僕は好きな音楽を聴きながら、流れていく時間に身と心を委ねた。
そして迎えた10月2日。
momocaさんバンド主催ライブ開催日。
「次の主催までには書きますね」
とmomocaさんに約束していたので、力を振り絞って9月のライブレポートを書いて投稿。
「ちゃんと書けたかな?」、「もっと早く書けば今日の宣伝にもなったのにな」という思考が頭の中を駆け回ったが、そんなこと考えても今さらである。

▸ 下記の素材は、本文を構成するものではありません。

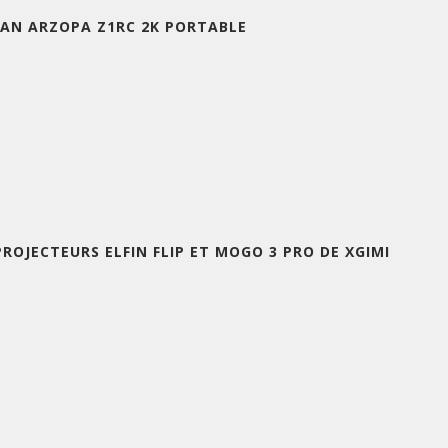
RAN ARZOPA Z1RC 2K PORTABLE
PROJECTEURS ELFIN FLIP ET MOGO 3 PRO DE XGIMI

ひと仕事終えた僕はシャワーを浴び、吉祥寺に向かった。
僕はこの日がずっと楽しみだった。
モモカルテットはもちろん、対バン相手のライブが観られるのも楽しみで仕方なかった。
絶望に沈む数日間を過ごした僕。
そんな僕にとって「生きる理由」と言っても過言ではなかった。
ライブはトッパーのASH FRASTから盛り上がり、フロアの熱量はどんどん高まっていった。
音楽のおかげで無心になれた。
月照ラスとSTART TO BLINGの熱いライブも終わり、いよいよモモカルテットの出番。
ライブタイトルに「vs」と入っているので、この日は他のバンドに負けじと激しい楽曲を揃えてくるだろうと予想していた。
しかし、予想は外れた。
4曲目に演奏されたのは『あと何回』だった。
「大好きな人に会えるのは、大好きな歌を歌えるのは、人生であと何回あるのだろうか?」
そんなmomocaさんの想いが込められたバラード。
エレキギターとベースでしっとり始まり、サビからドラムが入って壮大になっていく構成。
バンド生演奏ならではのアレンジだった。
「momocaさんがこうして歌を届けてくれるのって、凄いことなんだよな」
日頃から感じていたつもりだったが、この日のライブではいつも以上にそう思った。
伸びやかなハイトーン。
楽曲のメッセージ性。
素晴らしいアレンジ。
ここ数日間ずっと抱えていた感情と相まって泣きそうになった。
視界は涙で少しぼやけていた。
屈折しながら入ってきたのは、キラキラとした照明と、その中で楽しそうに歌うmomocaさんの表情だった。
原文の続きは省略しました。